Circondato da un anello di isole, sabbia e un bordo di fanghiglia come nella Pianta di Benedetto Bordone pubblicata nel 1528 (scelta come immagine del nostro Centro), un piccolo mare intermedio, per più di un millennio e mezzo, ha costituito invalicabile barriera a cupidigie esterne e filtro alle contaminazioni culturali. Al suo interno un popolo industre, intelligente, inventivo ha creato un impero estesosi sui mari e sulla terraferma, e sviluppato forme di cultura autonoma senza confronti.

Come dalla Dominante, anche dalle Isole della Laguna sono scaturite forme di vita culturale originali, spesso dimenticate o trascurate nel tempo, che il nostro Centro si propone in taluni casi di recuperare, rivitalizzare e valorizzare, contribuendo a restituire alla città e allo straordinario e anfibio ambiente lagunare che la circonda quel ruolo di protagonista della cultura internazionale che ha svolto in passato.

Il Centro Culturale Laguna nasce, dunque, dal comune sentire dei suoi Soci Fondatori che intendono favorire

  1. la ricerca, la diffusione e la valorizzazione della storia, delle attività e del patrimonio culturali, artistici e artigianali delle isole della Laguna di Venezia;
  2. la programmazione e la realizzazione di un premio denominato “Premio internazionale Burano: arte tra acqua e cielo” riguardante l’arte figurativa, la musica e l’artigianato.

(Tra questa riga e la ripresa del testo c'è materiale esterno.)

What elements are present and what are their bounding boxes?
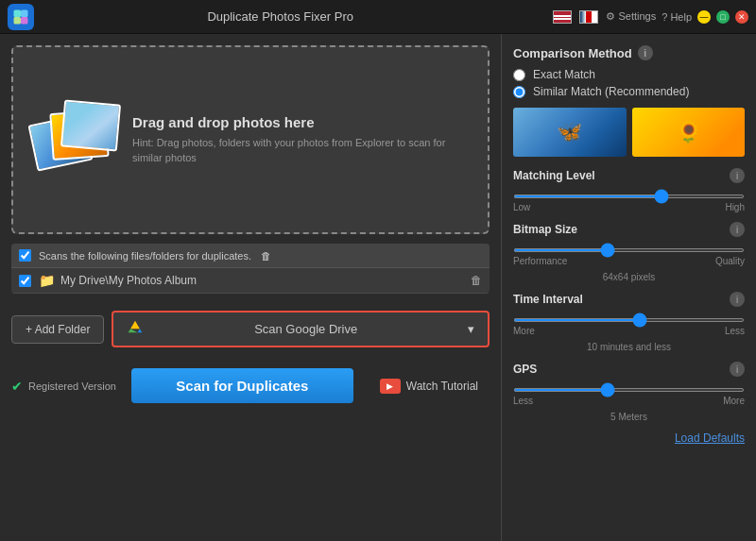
main-container: Drag and drop photos here Hint: Drag pho…	[0, 34, 756, 541]
drop-hint: Hint: Drag photos, folders with your pho…	[132, 136, 469, 165]
load-defaults-link[interactable]: Load Defaults	[513, 431, 745, 445]
google-drive-icon	[127, 319, 144, 339]
comparison-info-icon[interactable]: i	[638, 45, 653, 60]
status-icon: ✔	[11, 379, 23, 394]
left-panel: Drag and drop photos here Hint: Drag pho…	[0, 34, 501, 541]
svg-marker-6	[138, 329, 143, 332]
flag-icon[interactable]	[553, 10, 572, 24]
gps-max: More	[723, 396, 745, 406]
exact-match-label: Exact Match	[533, 68, 595, 81]
title-right-icons: ⚙ Settings ? Help — □ ✕	[553, 10, 748, 24]
folder-icon: 📁	[39, 273, 55, 288]
matching-level-min: Low	[513, 202, 530, 212]
similar-match-label: Similar Match (Recommended)	[533, 85, 689, 98]
scan-duplicates-button[interactable]: Scan for Duplicates	[131, 368, 353, 403]
bitmap-size-center: 64x64 pixels	[513, 272, 745, 282]
folder-item-checkbox[interactable]	[19, 275, 31, 287]
comparison-images	[513, 108, 745, 157]
time-interval-max: Less	[725, 326, 745, 336]
gps-min: Less	[513, 396, 533, 406]
folder-list-header-label: Scans the following files/folders for du…	[39, 250, 261, 262]
exact-match-option[interactable]: Exact Match	[513, 68, 745, 81]
bitmap-size-label: Bitmap Size	[513, 223, 577, 236]
similar-match-radio[interactable]	[513, 86, 525, 98]
matching-level-info-icon[interactable]: i	[730, 168, 745, 183]
gps-slider[interactable]	[513, 388, 745, 392]
comparison-method-title: Comparison Method i	[513, 45, 745, 60]
time-interval-section: Time Interval i More Less 10 minutes and…	[513, 292, 745, 352]
time-interval-min: More	[513, 326, 535, 336]
folder-item: 📁 My Drive\My Photos Album 🗑	[11, 268, 490, 294]
time-interval-label: Time Interval	[513, 293, 583, 306]
folder-list-checkbox[interactable]	[19, 249, 31, 262]
status-row: ✔ Registered Version	[11, 368, 116, 403]
photo-card-3	[60, 99, 121, 151]
sunflower-image	[632, 108, 746, 157]
watch-tutorial-button[interactable]: ▶ Watch Tutorial	[369, 368, 490, 403]
matching-level-section: Matching Level i Low High	[513, 168, 745, 212]
status-text: Registered Version	[28, 380, 116, 392]
matching-level-slider[interactable]	[513, 194, 745, 198]
folder-list-header: Scans the following files/folders for du…	[11, 244, 490, 268]
scan-google-drive-label: Scan Google Drive	[254, 322, 357, 336]
svg-marker-4	[130, 321, 140, 330]
matching-level-label: Matching Level	[513, 169, 595, 182]
time-interval-slider[interactable]	[513, 318, 745, 322]
bitmap-size-max: Quality	[715, 256, 745, 266]
folder-list-container: Scans the following files/folders for du…	[11, 244, 490, 294]
comparison-title-label: Comparison Method	[513, 46, 632, 60]
title-bar: Duplicate Photos Fixer Pro ⚙ Settings ? …	[0, 0, 756, 34]
lang-icon[interactable]	[579, 10, 598, 24]
add-folder-button[interactable]: + Add Folder	[11, 315, 104, 344]
gps-center: 5 Meters	[513, 412, 745, 422]
folder-list-trash-icon[interactable]: 🗑	[261, 250, 483, 262]
matching-level-max: High	[725, 202, 745, 212]
dropdown-arrow-icon: ▾	[468, 322, 474, 336]
drop-zone-photos	[32, 102, 117, 178]
bitmap-size-info-icon[interactable]: i	[730, 222, 745, 237]
youtube-icon: ▶	[380, 379, 401, 394]
comparison-method-group: Exact Match Similar Match (Recommended)	[513, 68, 745, 98]
bitmap-size-min: Performance	[513, 256, 567, 266]
minimize-button[interactable]: —	[697, 10, 711, 24]
bottom-actions: + Add Folder Scan Google Drive ▾	[11, 303, 490, 351]
drop-zone[interactable]: Drag and drop photos here Hint: Drag pho…	[11, 45, 490, 234]
gps-label: GPS	[513, 363, 537, 376]
help-link[interactable]: ? Help	[662, 11, 692, 23]
folder-item-trash-icon[interactable]: 🗑	[471, 274, 482, 287]
drop-heading: Drag and drop photos here	[132, 114, 469, 130]
maximize-button[interactable]: □	[716, 10, 730, 24]
exact-match-radio[interactable]	[513, 69, 525, 81]
app-title: Duplicate Photos Fixer Pro	[8, 9, 553, 24]
folder-name: My Drive\My Photos Album	[60, 274, 471, 287]
gps-section: GPS i Less More 5 Meters	[513, 362, 745, 422]
settings-link[interactable]: ⚙ Settings	[606, 10, 656, 23]
bitmap-size-section: Bitmap Size i Performance Quality 64x64 …	[513, 222, 745, 282]
right-panel: Comparison Method i Exact Match Similar …	[501, 34, 756, 541]
drop-text: Drag and drop photos here Hint: Drag pho…	[132, 114, 469, 165]
scan-main-row: ✔ Registered Version Scan for Duplicates…	[11, 361, 490, 407]
watch-tutorial-label: Watch Tutorial	[406, 380, 478, 393]
similar-match-option[interactable]: Similar Match (Recommended)	[513, 85, 745, 98]
time-interval-info-icon[interactable]: i	[730, 292, 745, 307]
gps-info-icon[interactable]: i	[730, 362, 745, 377]
scan-google-drive-button[interactable]: Scan Google Drive ▾	[112, 311, 490, 347]
time-interval-center: 10 minutes and less	[513, 342, 745, 352]
svg-marker-5	[129, 329, 138, 332]
bitmap-size-slider[interactable]	[513, 248, 745, 252]
butterfly-image	[513, 108, 627, 157]
close-button[interactable]: ✕	[735, 10, 748, 24]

Il Centro intende conseguire le sue finalità, a partire dall’isola di Burano, attraverso:

  • il sostegno alla riapertura e al mantenimento del Museo del Merletto;
  • la valorizzazione del patrimonio culturale connesso con la produzione del merletto di Burano e Pellestrina;
  • la valorizzazione e la diffusione del patrimonio musicale lagunare (tra cui le canzoni da battello settecentesche) e, in particolare,
    • del contributo alla storia della musica dato dal compositore Baldassarre Galuppi detto “il Buranello”;
    • la conservazione e la fruibilità del fondo Remigio Barbaro;
    • l’allestimento a Burano di un’esposizione permanente di opere legate alla tradizione artistica isolana;
    • l’organizzazione di esposizioni temporanee legate all’ambiente e ai movimenti artistici lagunari, come Cagnaccio da San Pietro o la Scuola di Chioggia;
    • la costituzione di un archivio e di un fondo bibliografico e fotografico riguardante la storia, l’arte e le tradizioni delle isole della laguna;
    • il rilancio e il sostegno della tradizione vetraria di Murano, in particolare mantenendo un saldo legame fra arte e maestranza vetraria muranese;
    • il sostegno e la valorizzazione dell’archeologia lagunare;
    • il sostegno di idonee iniziative di rivitalizzazione delle isole abbandonate della laguna;
    • la promozione di iniziative editoriali riguardanti le isole della laguna e il loro immenso patrimonio ambientale, di storia, monumentalità, arte e tradizioni altrimenti consegnate ad un inesorabile oblio;
    • la promozione di congressi, convegni, incontri, conferenze finalizzati al perseguimento delle finalità istituzionali del Centro;
    • l’instaurazione di contatti con istituzioni dell’Unione Europea, dello Stato e degli Enti Locali al fine di ottenere adeguati supporti, anche finanziari, per lo svolgimento delle attività del Centro.

Le prime iniziative proposte all’interesse di studiosi, abitanti lagunari, visitatori sono la Mostra Storica del Premio Burano e due concomitanti concerti incentrati sulle musiche di Baldassarre Galuppi.